= Exercise =
Every line below from the one with "Guess which step matches a displayed" through the one with "AI Ecosystem" is to be repeated exactly, with no picture among them.

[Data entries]
------------------------------------
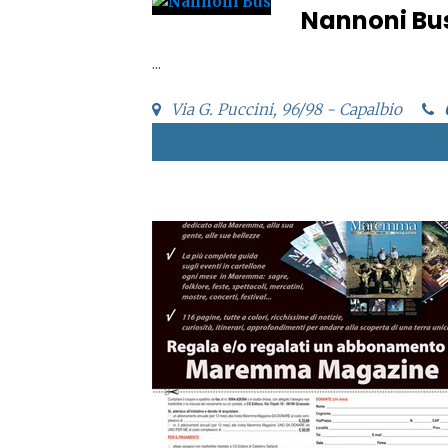
Nannoni Bu
...
Via G. Puccini, 96/98 - Capalbio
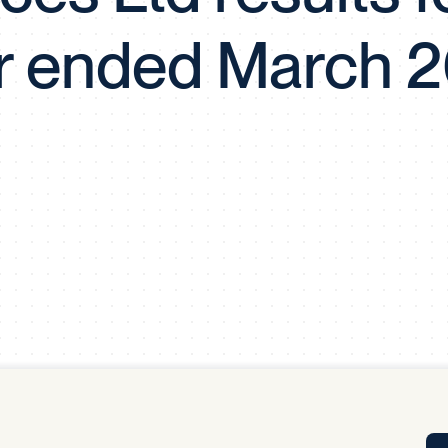
Tra
r ended March 
APP
Certificates of Excellence
Proactive Performance Management
IPC 
KPG
SM
Performance Upgrading
PRIME
Scroll down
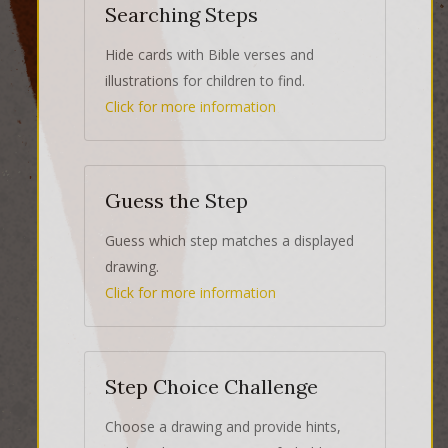
Searching Steps
Hide cards with Bible verses and
illustrations for children to find.
Click for more information
Guess the Step
Guess which step matches a displayed
drawing.
Click for more information
Step Choice Challenge
Choose a drawing and provide hints,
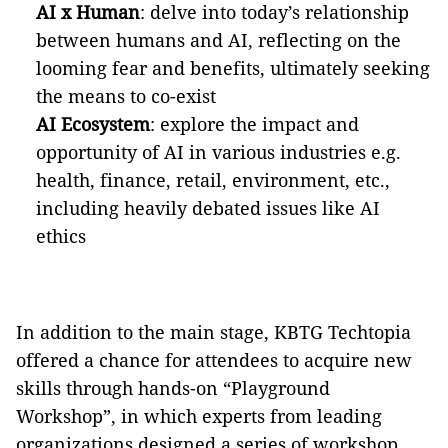
AI x Human
: delve into today’s relationship
between humans and AI, reflecting on the
looming fear and benefits, ultimately seeking
the means to co-exist
AI Ecosystem
: explore the impact and
opportunity of AI in various industries e.g.
health, finance, retail, environment, etc.,
including heavily debated issues like AI
ethics
In addition to the main stage, KBTG Techtopia
offered a chance for attendees to acquire new
skills through hands-on “Playground
Workshop”, in which experts from leading
organizations designed a series of workshop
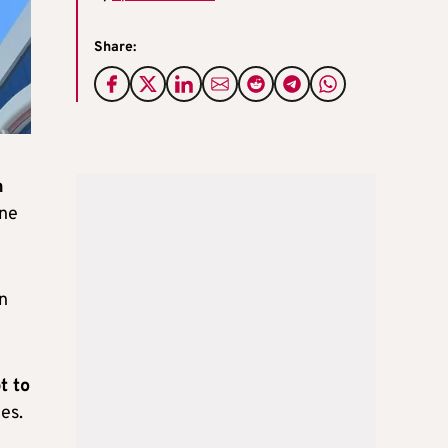
Share:
n
ine
n
t to
es.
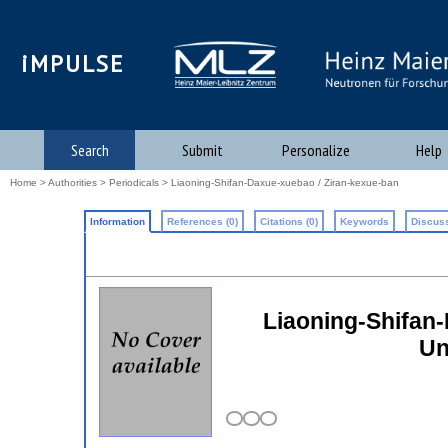
iMPULSE
Search
Submit
Personalize
Help
Home
>
Authorities
>
Periodicals
> Liaoning-Shifan-Daxue-xuebao / Ziran-kexue-ban
Information
References (0)
Citations (0)
Keywords
Discuss
Liaoning-Shifan-
Un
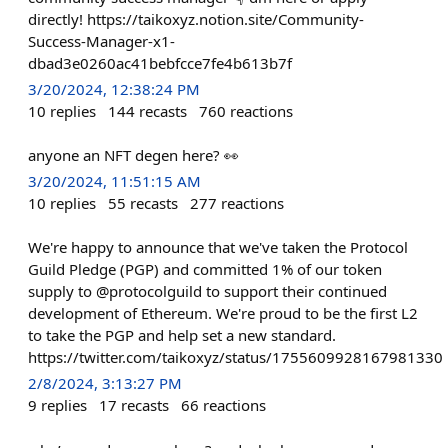
directly! https://taikoxyz.notion.site/Community-
Success-Manager-x1-
dbad3e0260ac41bebfcce7fe4b613b7f
3/20/2024, 12:38:24 PM
10
replies
144
recasts
760
reactions
anyone an NFT degen here? 👀
3/20/2024, 11:51:15 AM
10
replies
55
recasts
277
reactions
We're happy to announce that we've taken the Protocol
Guild Pledge (PGP) and committed 1% of our token
supply to @protocolguild to support their continued
development of Ethereum. We're proud to be the first L2
to take the PGP and help set a new standard.
https://twitter.com/taikoxyz/status/1755609928167981330
2/8/2024, 3:13:27 PM
9
replies
17
recasts
66
reactions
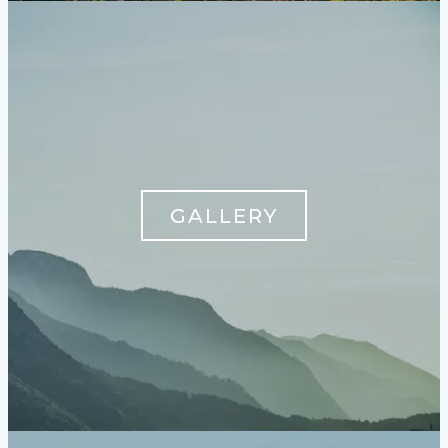
GALLERY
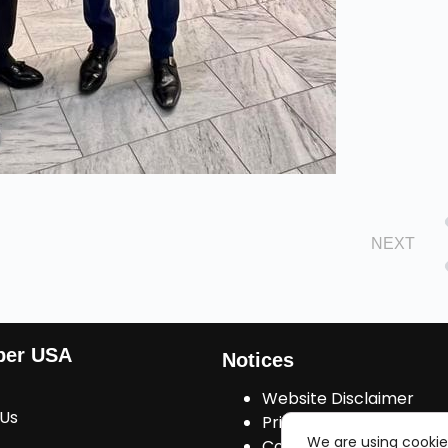
NEXT
ber USA
Notices
Website Disclaimer
 Us
Privacy Policy
We are using cookie
Cookies Consent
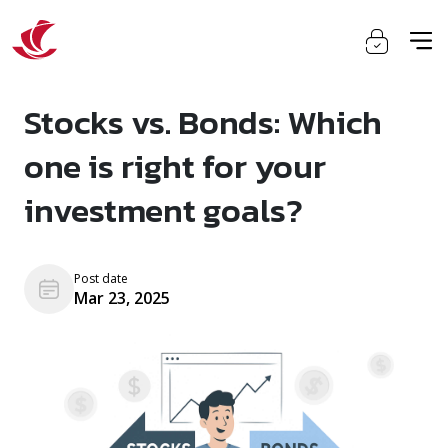
Stocks vs. Bonds: Which
one is right for your
investment goals?
Post date
Mar 23, 2025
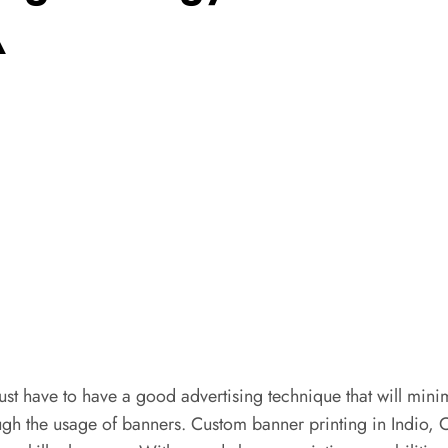
A
st have to have a good advertising technique that will minim
gh the usage of banners. Custom banner printing in Indio, CA 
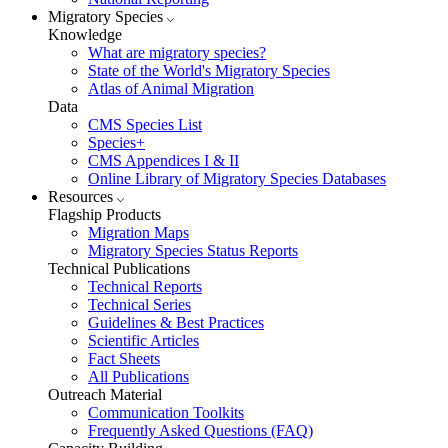
Migratory Species
Knowledge
What are migratory species?
State of the World's Migratory Species
Atlas of Animal Migration
Data
CMS Species List
Species+
CMS Appendices I & II
Online Library of Migratory Species Databases
Resources
Flagship Products
Migration Maps
Migratory Species Status Reports
Technical Publications
Technical Reports
Technical Series
Guidelines & Best Practices
Scientific Articles
Fact Sheets
All Publications
Outreach Material
Communication Toolkits
Frequently Asked Questions (FAQ)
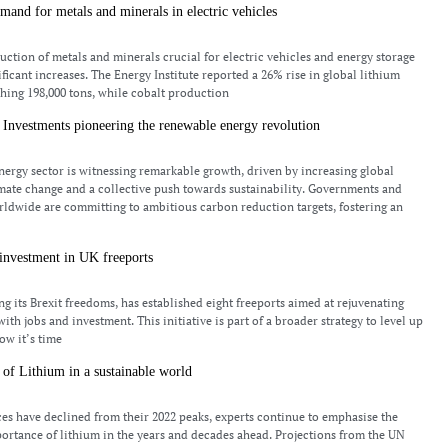
and for metals and minerals in electric vehicles
duction of metals and minerals crucial for electric vehicles and energy storage
ficant increases. The Energy Institute reported a 26% rise in global lithium
hing 198,000 tons, while cobalt production
Investments pioneering the renewable energy revolution
ergy sector is witnessing remarkable growth, driven by increasing global
mate change and a collective push towards sustainability. Governments and
ldwide are committing to ambitious carbon reduction targets, fostering an
investment in UK freeports
ng its Brexit freedoms, has established eight freeports aimed at rejuvenating
with jobs and investment. This initiative is part of a broader strategy to level up
ow it’s time
of Lithium in a sustainable world
es have declined from their 2022 peaks, experts continue to emphasise the
rtance of lithium in the years and decades ahead. Projections from the UN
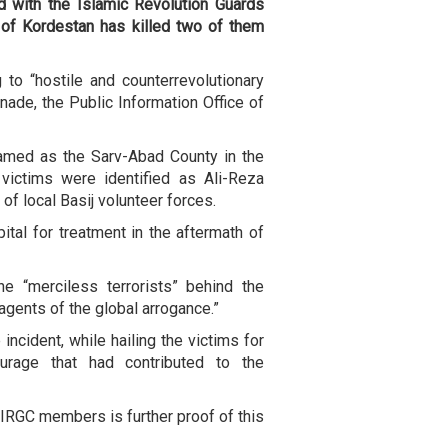
ed with the Islamic Revolution Guards
 of Kordestan has killed two of them
to “hostile and counterrevolutionary
ade, the Public Information Office of
amed as the Sarv-Abad County in the
victims were identified as Ali-Reza
of local Basij volunteer forces.
tal for treatment in the aftermath of
e “merciless terrorists” behind the
 agents of the global arrogance.”
incident, while hailing the victims for
courage that had contributed to the
IRGC members is further proof of this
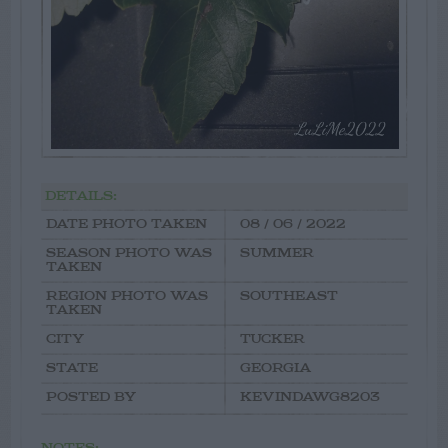
DETAILS:
DATE PHOTO TAKEN
08 / 06 / 2022
SEASON PHOTO WAS
SUMMER
TAKEN
REGION PHOTO WAS
SOUTHEAST
TAKEN
CITY
TUCKER
STATE
GEORGIA
POSTED BY
KEVINDAWG8203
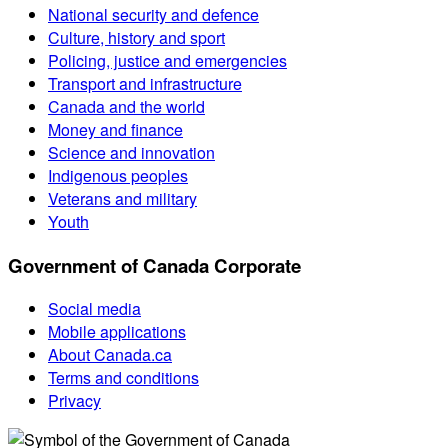
National security and defence
Culture, history and sport
Policing, justice and emergencies
Transport and infrastructure
Canada and the world
Money and finance
Science and innovation
Indigenous peoples
Veterans and military
Youth
Government of Canada Corporate
Social media
Mobile applications
About Canada.ca
Terms and conditions
Privacy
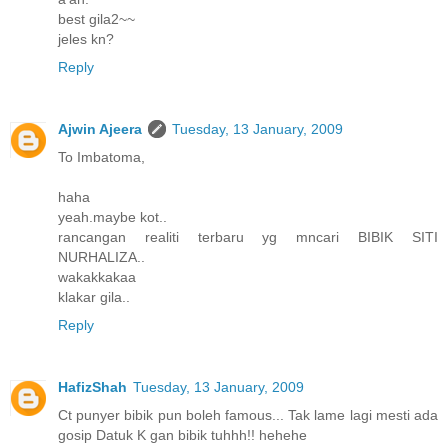
best gila2~~
jeles kn?
Reply
Ajwin Ajeera
Tuesday, 13 January, 2009
To Imbatoma,
haha
yeah.maybe kot..
rancangan realiti terbaru yg mncari BIBIK SITI
NURHALIZA..
wakakkakaa
klakar gila..
Reply
HafizShah
Tuesday, 13 January, 2009
Ct punyer bibik pun boleh famous... Tak lame lagi mesti ada
gosip Datuk K gan bibik tuhhh!! hehehe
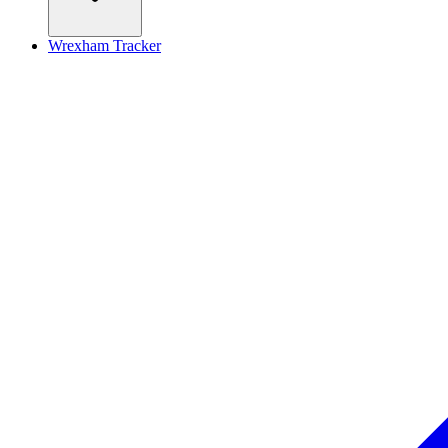
Wrexham Tracker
------------------------------------
= Answer below =
Guess which step matches a displayed
drawing.
Click for more information
Step Choice Challenge
Choose a drawing and provide hints,
AI x Human
: delve into today’s relationship
between humans and AI, reflecting on the
looming fear and benefits, ultimately seeking
the means to co-exist
AI Ecosystem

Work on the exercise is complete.